There won't be a Westworld season 5 as HBO cancels the show
It's the end of the line for Westworld: the fourth season of the show that aired earlier this year will be the last one, with HBO announcing that the series has been canceled ahead of an expected fifth and final season.
The news comes via The Hollywood Reporter and other outlets, with a statement from HBO praising the team behind the series, starting with the husband-and-wife duo of Jonathan Nolan and Lisa Joy who created the show.
"Over the past four seasons, Lisa and Jonah have taken viewers on a mind-bending odyssey, raising the bar at every step," the statement reads. "We are tremendously grateful to them, along with their immensely talented cast, producers and crew, and all of our partners at Kilter Films, Bad Robot and Warner Bros. Television. It's been a thrill to join them on this journey."
Nolan and Joy had previously gone on record as wanting to have the opportunity to wrap up loose ends and to bring the series to a definite conclusion. Season four ended rather ambiguously – which was by no means unusual for Westworld.
"Making Westworld has been one of the highlights of our careers," said Nolan and Joy in their own statement. "We are deeply grateful to our extraordinary cast and crew for creating these indelible characters and brilliant worlds. We've been privileged to tell these stories about the future of consciousness – both human and beyond – in the brief window of time before our AI overlords forbid us from doing so."
The Westworld story
Taking most of its inspiration from the 1973 film of the same name, Westworld was initially set in a futuristic theme park populated by AI-controlled robots. Designed to look something like the American Old West, the park gave its human visitors the opportunity to live out role plays and fantasies.
As you might expect, things soon started going wrong at the park. The four seasons that the show ran for took viewers on a journey through the ideas of free will, consciousness, artificial intelligence, morality and technological advancement. The scope of the show expanded to other theme parks and eventually real world settings.
It attracted its fair share of star power too: Evan Rachel Wood, Thandiwe Newton, Tessa Thompson, Aaron Paul, Jeffrey Wright, Ed Harris, Anthony Hopkins, James Marsden and Jimmi Simpson were some of the actors that showed up on screen. The series earned 54 Emmy nominations and nine wins throughout the course of its run.

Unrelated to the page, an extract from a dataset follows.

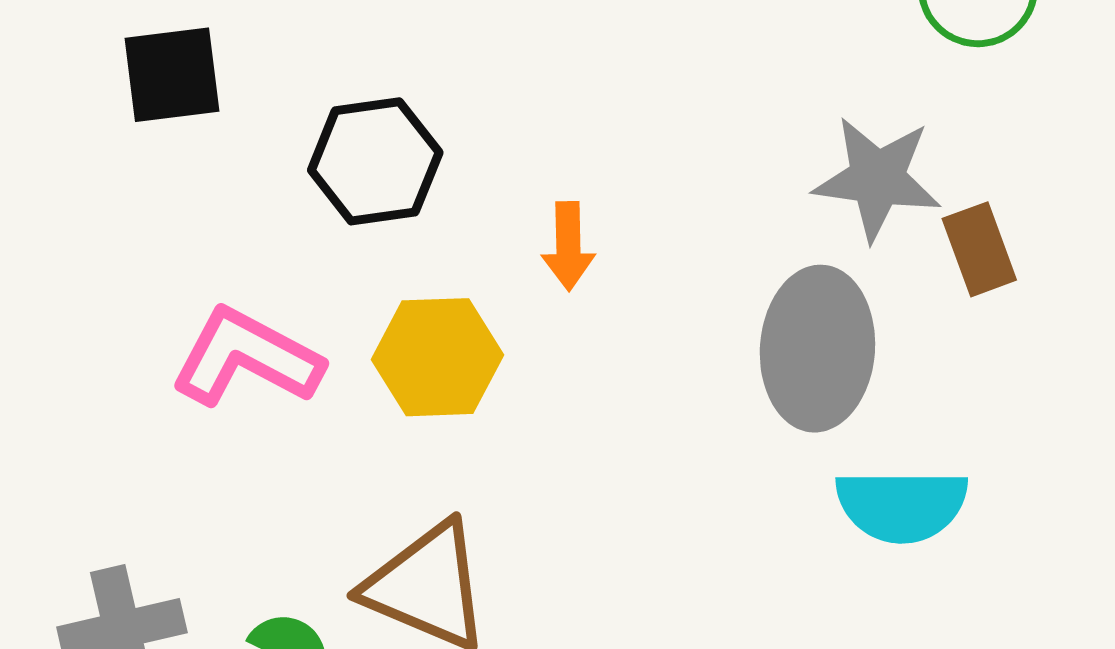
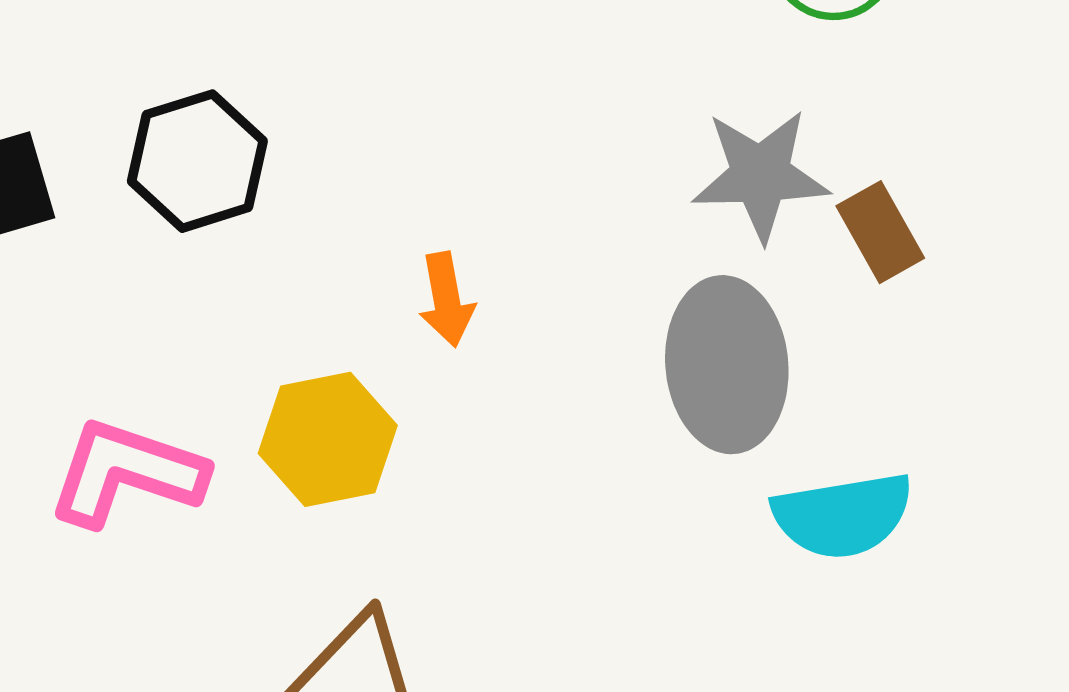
black hexagon: (375, 161) -> (197, 161), moved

In the end though, it seems it couldn't maintain enough of an audience for HBO to keep it going. Strong viewing figures during season one declined season after season, with some critics complaining that the various ins and outs of the show – involving jumps in time, memory and reality – were too difficult to keep up with.
Ultimately HBO didn't provide a reason why Westworld has been canned, whether because of budget cuts or viewing figures or anything else – but it's clear that the series ended up as not quite the force it was at the beginning.